Coding with Eyes: Visual Feedback Unlocks Reliable GUI Code Generating and Debugging
New AI system 'sees' and interacts with GUI apps like a human to debug code, raising success rates.
A research team has introduced VF-Coder, a novel multi-agent system that uses visual feedback to generate and debug code for graphical user interfaces (GUIs). The system directly addresses a major limitation of current Large Language Model (LLM)-based agents, which rely solely on text-based outputs and struggle with the visual, event-driven nature of GUI applications. To enable rigorous testing, the team also created InteractGUI Bench, a comprehensive benchmark comprising 984 real-world desktop GUI tasks designed to evaluate both interaction logic and visual structure.

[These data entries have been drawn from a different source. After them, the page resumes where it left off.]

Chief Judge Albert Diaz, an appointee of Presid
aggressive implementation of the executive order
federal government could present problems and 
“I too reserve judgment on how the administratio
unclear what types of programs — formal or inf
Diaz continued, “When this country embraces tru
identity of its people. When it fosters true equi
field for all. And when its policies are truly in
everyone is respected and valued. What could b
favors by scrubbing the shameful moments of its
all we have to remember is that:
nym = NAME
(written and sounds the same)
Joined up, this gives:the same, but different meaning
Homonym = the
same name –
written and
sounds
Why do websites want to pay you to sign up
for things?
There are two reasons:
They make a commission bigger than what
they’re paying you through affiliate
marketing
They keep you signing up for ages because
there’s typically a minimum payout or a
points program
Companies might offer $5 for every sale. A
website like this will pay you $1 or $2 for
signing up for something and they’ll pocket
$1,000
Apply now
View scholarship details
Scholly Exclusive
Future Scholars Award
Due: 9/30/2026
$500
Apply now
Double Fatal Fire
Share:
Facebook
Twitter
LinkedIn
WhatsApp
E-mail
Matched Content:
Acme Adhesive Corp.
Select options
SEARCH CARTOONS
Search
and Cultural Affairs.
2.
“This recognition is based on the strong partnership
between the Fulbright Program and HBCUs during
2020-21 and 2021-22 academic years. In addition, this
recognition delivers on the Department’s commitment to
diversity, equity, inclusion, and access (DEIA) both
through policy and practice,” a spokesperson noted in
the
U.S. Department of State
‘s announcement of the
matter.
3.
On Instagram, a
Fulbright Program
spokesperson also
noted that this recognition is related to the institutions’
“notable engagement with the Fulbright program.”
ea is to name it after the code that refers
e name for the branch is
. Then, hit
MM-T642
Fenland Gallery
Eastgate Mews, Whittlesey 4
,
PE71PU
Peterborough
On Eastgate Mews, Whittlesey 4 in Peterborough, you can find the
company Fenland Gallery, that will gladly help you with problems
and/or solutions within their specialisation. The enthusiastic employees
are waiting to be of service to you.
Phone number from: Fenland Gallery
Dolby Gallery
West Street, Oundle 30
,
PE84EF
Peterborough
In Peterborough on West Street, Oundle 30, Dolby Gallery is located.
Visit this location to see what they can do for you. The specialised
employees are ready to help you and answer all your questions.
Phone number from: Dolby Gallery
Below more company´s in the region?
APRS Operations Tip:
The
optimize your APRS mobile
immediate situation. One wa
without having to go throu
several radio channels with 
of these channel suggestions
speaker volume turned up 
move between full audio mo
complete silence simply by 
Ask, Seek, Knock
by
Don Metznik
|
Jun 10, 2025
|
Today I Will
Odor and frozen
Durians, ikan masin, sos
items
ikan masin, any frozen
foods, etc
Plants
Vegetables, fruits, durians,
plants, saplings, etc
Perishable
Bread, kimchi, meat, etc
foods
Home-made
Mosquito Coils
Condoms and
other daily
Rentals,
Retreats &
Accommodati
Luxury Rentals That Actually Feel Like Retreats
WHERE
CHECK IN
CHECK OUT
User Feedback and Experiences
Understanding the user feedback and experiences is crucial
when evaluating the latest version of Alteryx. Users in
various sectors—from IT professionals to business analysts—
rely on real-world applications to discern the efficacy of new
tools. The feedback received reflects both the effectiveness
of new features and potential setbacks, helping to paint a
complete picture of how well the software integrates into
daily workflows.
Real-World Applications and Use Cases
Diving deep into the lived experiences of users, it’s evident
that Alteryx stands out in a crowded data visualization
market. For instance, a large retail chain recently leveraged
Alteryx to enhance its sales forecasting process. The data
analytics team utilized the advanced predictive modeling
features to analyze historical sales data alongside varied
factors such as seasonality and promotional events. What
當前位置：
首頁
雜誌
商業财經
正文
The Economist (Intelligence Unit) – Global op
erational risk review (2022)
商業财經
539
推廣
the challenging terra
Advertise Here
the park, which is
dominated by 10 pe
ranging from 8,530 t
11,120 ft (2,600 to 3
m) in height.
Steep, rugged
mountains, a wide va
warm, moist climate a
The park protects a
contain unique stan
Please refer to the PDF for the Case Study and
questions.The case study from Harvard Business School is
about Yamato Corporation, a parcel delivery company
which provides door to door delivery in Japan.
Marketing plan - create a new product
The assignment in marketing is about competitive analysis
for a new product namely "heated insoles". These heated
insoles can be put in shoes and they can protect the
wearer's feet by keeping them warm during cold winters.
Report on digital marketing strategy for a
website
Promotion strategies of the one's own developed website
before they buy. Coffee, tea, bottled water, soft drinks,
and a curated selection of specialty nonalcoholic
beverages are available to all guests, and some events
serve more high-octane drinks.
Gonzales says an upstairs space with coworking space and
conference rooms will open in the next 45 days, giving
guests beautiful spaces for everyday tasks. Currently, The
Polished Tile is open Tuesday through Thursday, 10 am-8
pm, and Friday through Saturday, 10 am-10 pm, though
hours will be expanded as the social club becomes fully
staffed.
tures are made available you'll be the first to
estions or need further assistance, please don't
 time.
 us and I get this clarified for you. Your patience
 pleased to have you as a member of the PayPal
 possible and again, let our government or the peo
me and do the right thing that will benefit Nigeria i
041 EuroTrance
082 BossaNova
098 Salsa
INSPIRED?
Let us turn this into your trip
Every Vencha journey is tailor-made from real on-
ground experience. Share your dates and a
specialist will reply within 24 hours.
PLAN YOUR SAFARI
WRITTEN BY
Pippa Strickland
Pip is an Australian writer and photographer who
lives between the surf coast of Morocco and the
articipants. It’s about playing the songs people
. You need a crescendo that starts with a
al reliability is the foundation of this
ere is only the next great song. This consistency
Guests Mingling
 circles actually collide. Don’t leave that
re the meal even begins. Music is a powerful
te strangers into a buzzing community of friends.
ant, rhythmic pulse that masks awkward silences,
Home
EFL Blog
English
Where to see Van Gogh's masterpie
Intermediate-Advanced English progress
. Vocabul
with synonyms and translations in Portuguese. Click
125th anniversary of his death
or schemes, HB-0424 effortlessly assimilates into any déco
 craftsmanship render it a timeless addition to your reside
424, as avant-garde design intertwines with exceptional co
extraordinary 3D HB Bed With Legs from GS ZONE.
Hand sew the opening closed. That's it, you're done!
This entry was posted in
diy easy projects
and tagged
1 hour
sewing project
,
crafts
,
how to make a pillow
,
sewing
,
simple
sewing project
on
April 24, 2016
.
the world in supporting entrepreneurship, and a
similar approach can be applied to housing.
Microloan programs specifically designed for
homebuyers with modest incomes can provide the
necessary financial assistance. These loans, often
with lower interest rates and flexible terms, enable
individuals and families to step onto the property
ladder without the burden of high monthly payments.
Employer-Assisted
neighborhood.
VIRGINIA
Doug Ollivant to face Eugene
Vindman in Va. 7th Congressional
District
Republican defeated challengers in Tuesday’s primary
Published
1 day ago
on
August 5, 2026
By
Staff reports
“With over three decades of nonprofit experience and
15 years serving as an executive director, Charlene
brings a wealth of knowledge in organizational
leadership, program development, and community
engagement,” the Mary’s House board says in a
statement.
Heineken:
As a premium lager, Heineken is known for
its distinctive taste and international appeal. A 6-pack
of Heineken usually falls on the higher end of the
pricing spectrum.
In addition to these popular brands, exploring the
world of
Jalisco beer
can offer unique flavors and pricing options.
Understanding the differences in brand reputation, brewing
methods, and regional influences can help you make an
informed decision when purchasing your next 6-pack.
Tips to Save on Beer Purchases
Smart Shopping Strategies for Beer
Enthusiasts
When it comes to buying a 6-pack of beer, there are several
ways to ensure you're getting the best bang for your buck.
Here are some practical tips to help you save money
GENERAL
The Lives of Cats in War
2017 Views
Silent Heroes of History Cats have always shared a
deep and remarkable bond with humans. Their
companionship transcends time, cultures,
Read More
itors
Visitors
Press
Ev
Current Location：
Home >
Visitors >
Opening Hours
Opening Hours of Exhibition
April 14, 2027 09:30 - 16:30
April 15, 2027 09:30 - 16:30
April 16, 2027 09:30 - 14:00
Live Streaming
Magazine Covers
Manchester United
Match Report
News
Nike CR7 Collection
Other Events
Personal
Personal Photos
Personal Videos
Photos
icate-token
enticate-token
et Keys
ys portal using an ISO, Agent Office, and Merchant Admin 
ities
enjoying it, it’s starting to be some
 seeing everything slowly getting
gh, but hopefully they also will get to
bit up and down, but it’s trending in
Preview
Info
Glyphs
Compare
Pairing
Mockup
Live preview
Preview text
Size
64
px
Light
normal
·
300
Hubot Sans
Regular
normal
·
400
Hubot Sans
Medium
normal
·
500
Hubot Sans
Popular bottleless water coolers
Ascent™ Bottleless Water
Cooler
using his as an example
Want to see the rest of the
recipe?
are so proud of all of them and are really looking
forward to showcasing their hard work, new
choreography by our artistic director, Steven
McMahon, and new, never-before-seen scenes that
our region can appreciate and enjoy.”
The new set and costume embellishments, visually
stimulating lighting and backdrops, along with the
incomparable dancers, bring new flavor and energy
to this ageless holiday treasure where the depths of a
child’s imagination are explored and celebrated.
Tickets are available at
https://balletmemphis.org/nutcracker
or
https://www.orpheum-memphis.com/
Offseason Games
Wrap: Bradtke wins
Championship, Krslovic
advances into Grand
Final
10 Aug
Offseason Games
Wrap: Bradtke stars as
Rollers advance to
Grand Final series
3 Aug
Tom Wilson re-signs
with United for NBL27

VF-Coder works by perceiving the visual output of a running program and simulating user interactions to trigger GUI element logic, much like a human tester. This allows it to identify issues that are invisible to text-only models, such as misaligned buttons, incorrect colors, or broken event handlers. In evaluations on the new benchmark, VF-Coder significantly boosted the performance of the Gemini-3-Flash model, raising its task success rate from 21.68% to 28.29% and improving its visual score from 0.4284 to 0.5584—a 30% relative increase. This demonstrates the critical role of visual perception in automating complex software engineering tasks that involve graphical interfaces.
- Introduces VF-Coder, a vision-feedback multi-agent system that 'sees' and interacts with GUI apps to debug code.
- Presents InteractGUI Bench, a new benchmark with 984 real-world desktop GUI tasks for fine-grained evaluation.
- Boosts Gemini-3-Flash's GUI task success rate from 21.68% to 28.29% and visual score by 30% through visual feedback.
Why It Matters
This bridges a critical gap in AI-assisted development, enabling automated testing and debugging of visual, interactive software that powers most modern applications.